Therefore, “subjective concerns and personal desires cannot play a role in a landlord's decision to withhold its consent to an assignment of a lease” ( Ontel Corp. v. Helasol Realty Corp., 130A.D.2d 639, 640 [App.Div., 2nd Dept, 1987]; International Chefs v. Corporate Prop. Investors, 240 A.D.2d 369, 370 [App.Div., 2nd Dept, 1997]; Athar v. Hudson Services Management, Inc., 48 AD3d 721, 722 [App.Div., 2nd Dept, 2008].)

Rule on Novation of Leases

It is well established that a party to a contract is not released from liability under the contract simply by the assignment of the contract ( see Worldcom, Inc. v. Prepay USA Telecom, Corp., 294 A.D.2d 157, 158 [App.Div., 2nd Dept, 2002]; Mandel v.

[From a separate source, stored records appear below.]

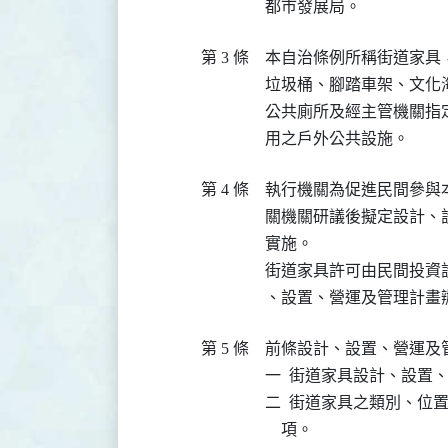
都巿發展局。
第 3 條
本自治條例所稱街道家具
垃圾桶、腳踏車架、文化
公共廁所及經主管機關指
用之戶外公共設施。
第 4 條
執行機關為促進民間參與
關機關研議後擬定設計、
實施。

街道家具許可由民間投資
、設置、營運及管理計畫
第 5 條
前條設計、設置、營運及
一  街道家具設計、設置
二  街道家具之類別、位
    項。
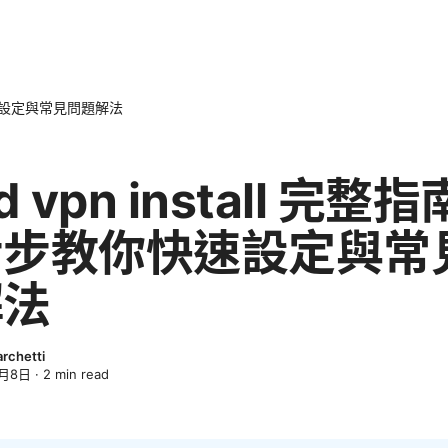
你快速設定與常見問題解法
d vpn install 完整
步步教你快速設定與常
解法
archetti
4月8日
·
2
min read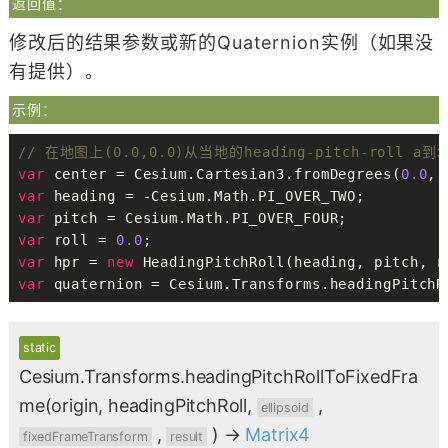
返回值：
修改后的结果参数或新的Quaternion实例（如果没
有提供）。
示例：
// 在地图上(0.0,0.0)从当地的heading-pitch-roll a
var
 center 
=
 Cesium
.
Cartesian3
.
fromDegrees
(
0.0
,
var
 heading 
=
-
Cesium
.
Math
.
PI_OVER_TWO
;
var
 pitch 
=
 Cesium
.
Math
.
PI_OVER_FOUR
;
var
 roll 
=
0.0
;
var
 hpr 
=
new
HeadingPitchRoll
(
heading
,
 pitch
,
 r
var
 quaternion 
=
 Cesium
.
Transforms
.
headingPitchR
static
Cesium.Transforms.headingPitchRollToFixedFra
me
(origin, headingPitchRoll,
,
ellipsoid
,
)
→
Matrix4
fixedFrameTransform
result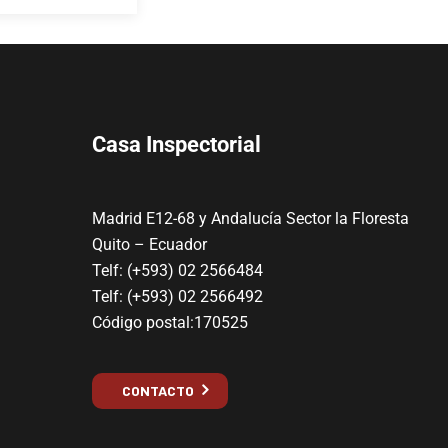
Casa Inspectorial
Madrid E12-68 y Andalucía Sector la Floresta
Quito – Ecuador
Telf: (+593) 02 2566484
Telf: (+593) 02 2566492
Código postal:170525
CONTACTO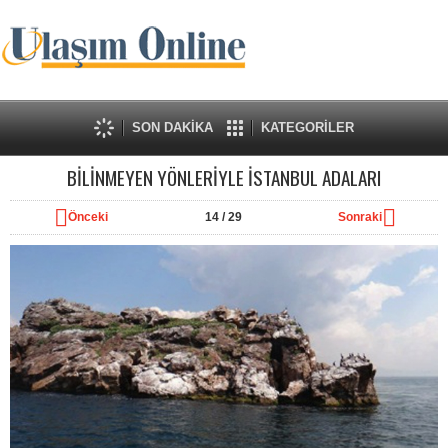
SON DAKİKA
KATEGORİLER
BİLİNMEYEN YÖNLERİYLE İSTANBUL ADALARI
Önceki
14
/ 29
Sonraki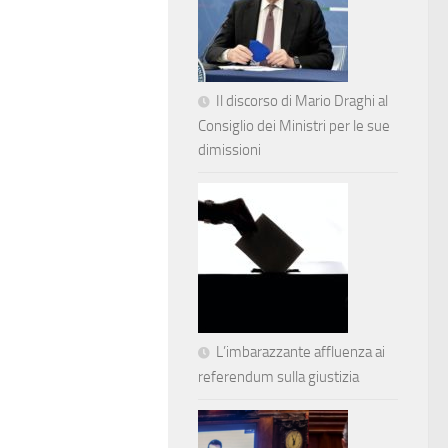
Il discorso di Mario Draghi al
Consiglio dei Ministri per le sue
dimissioni
L’imbarazzante affluenza ai
referendum sulla giustizia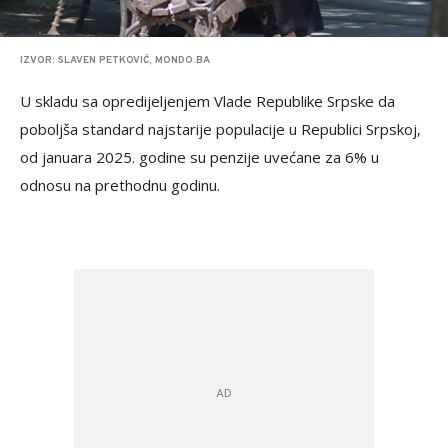
IZVOR: SLAVEN PETKOVIĆ, MONDO.BA
U skladu sa opredijeljenjem Vlade Republike Srpske da
poboljša standard najstarije populacije u Republici Srpskoj,
od januara 2025. godine su penzije uvećane za 6% u
odnosu na prethodnu godinu.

Fisher, 205 A.D.2d 375, 376 [App.Div., 1st Dept, 1994]; Matter of Auerbach v. State Tax Commn., 142 A.D.2d 390, 394 [App.Div., 3rd Dept, 1988]; John W. Cowper Co. v. CDC–Troy, Inc., 50 A.D.2d 1076 [App.Div., 4th Dep, 1975]; Toroy Realty Corp., v. Ronka Realty Corp., 113 A.D.2d 882, 883 [App.Div., 2nd Dept, 1985]; Iorio v. Superior Sound, 49 A.D.2d 1008 [App.Div., 4th Dept, 1975]; Goldome v. Bonuch, 112 A.D.2d 1025, 1026 [App.Div., 2nd Dept, 1985]; Absolute Financial Services, LLC., v. 535 Broadhollow Realty, LLC., 292 A.D.2d 327, 328 [App.Div., 2nd Dept, 2002]; S & L Paving Corp. v. MacMurray Tractor, 61 Misc.2d 90, 93 [Sup Ct, Onondaga County, 1969].)

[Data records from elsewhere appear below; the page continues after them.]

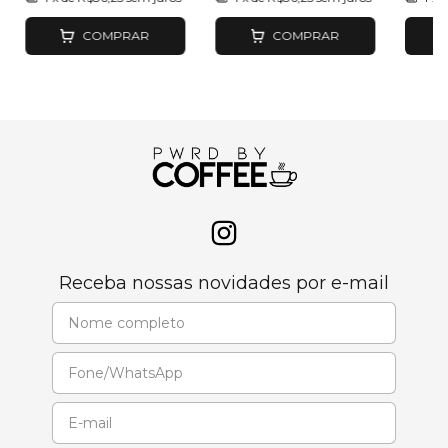
COMPRAR
COMPRAR
Receba nossas novidades por e-mail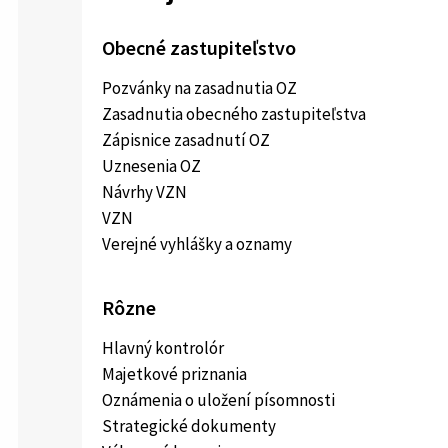
Obecné zastupiteľstvo
Pozvánky na zasadnutia OZ
Zasadnutia obecného zastupiteľstva
Zápisnice zasadnutí OZ
Uznesenia OZ
Návrhy VZN
VZN
Verejné vyhlášky a oznamy
Rôzne
Hlavný kontrolór
Majetkové priznania
Oznámenia o uložení písomnosti
Strategické dokumenty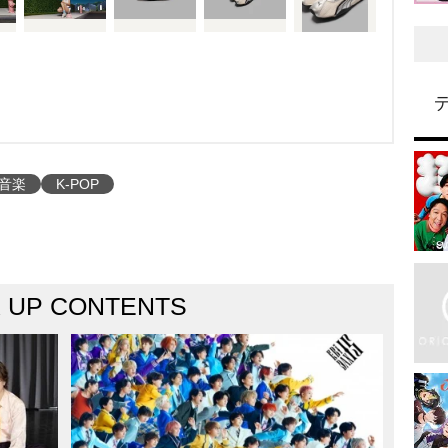
音楽
K-POP
K UP CONTENTS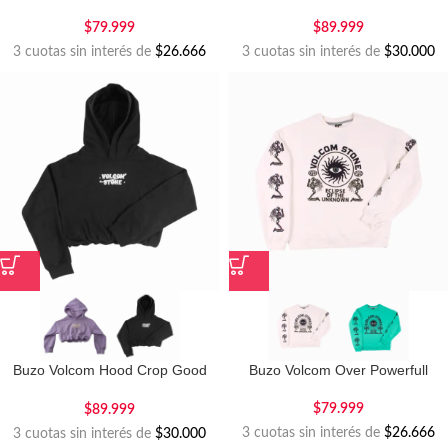
$
79.999
$
89.999
3 cuotas sin interés de
$26.666
3 cuotas sin interés de
$30.000
Buzo Volcom Hood Crop Good
Buzo Volcom Over Powerfull
Things
$
79.999
$
89.999
3 cuotas sin interés de
$26.666
3 cuotas sin interés de
$30.000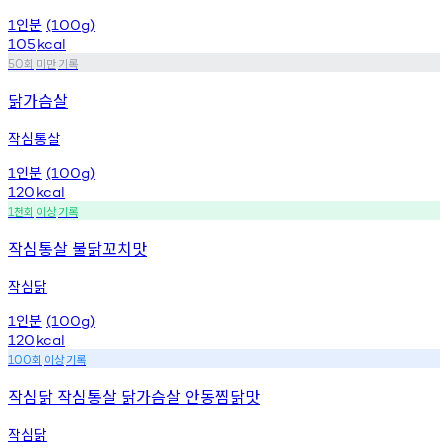
인분
1
(100g)
105
kcal
회
미만
기록
50
닭가슴살
작심통살
인분
1
(100g)
120
kcal
천회
이상
기록
1
작심통살 불닭꼬치맛
작심닭
인분
1
(100g)
120
kcal
회
이상
기록
100
작심닭 작심통살 닭가슴살 안동찜닭맛
작심닭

“[I]n order to relieve the original ... assignor from its continuing liability after assignment, it must be expressly shown that the [other contracting party] not only consented to the assignment, but accepted the assignee in place of the [assignor]” (185 Madison Assocs. v. Rejan, 174 A.D.2d 461 [App.Div., 1st Dept, 1991] ). Such release of the assignor must either be expressly stated by an agreement between the contracting party and the assignor “specifically provid[ing] for a release of liability upon assignment” (Matter of Auerbach, 142 A.D.2d at 394;Mandel, 205 A.D.2d at 376), or “implied from facts other than the [other contracting party's] mere consent to the assignment and its acceptance of [performance] from the assignee” (185 Madison Assocs., 174 A.D.2d at 461;see also Mandel, 205 A.D.2d at 376).

A Novation” is a contract which works as an immediate discharge of previously existing contractual duty. It creates a new contractual duty, and includes as a party to the new contract, one who was not entitled to receive, nor obliged to perform the previous contractual duty. Component parts of a novation are (1) Mutual Assent; (2) Immediate Discharge of the Old Obligation; (3) Consideration; and (4) Presence of a New Party. ( See, Kasper v. Roberts, 119 Misc.2d 829, 831 [Civ Ct, Queens County, 1983].)

Clearly, New York courts have set a stringent standard for the novation of a contract. The requirements are: (1) a previously valid obligation; (2) an agreement by the parties to: (a) extinguish the old contract; and (b) enter a new contract; and (3) consideration for the new contract ( see, Old Oak Realty, Inc., v. Polimeni, 232 A.D.2d 536,537 [App.Div., 2nd Dept, 1996]; Wasserstrom v. Interstate Litho Corp., 114 A.D.2d 952, 955 [App.Div., 2nd Dept, 1985]; Kinsella v. Merchants National Bank $ Trust Co. Of Syracuse, 34 A.D.2d 730, [App.Div., 4th Dept, 1970].)

The point being is that the party claiming a novation must prove that all parties to a valid existing contract agreed that it would be extinguished and they would be bound by the terms of a new agreement. Both parties must have clearly expressed their intention that the subsequent agreement supersede or be substituted for the old agreement. The assertion of a novation usually is raised as a defense to a breach of contract claim.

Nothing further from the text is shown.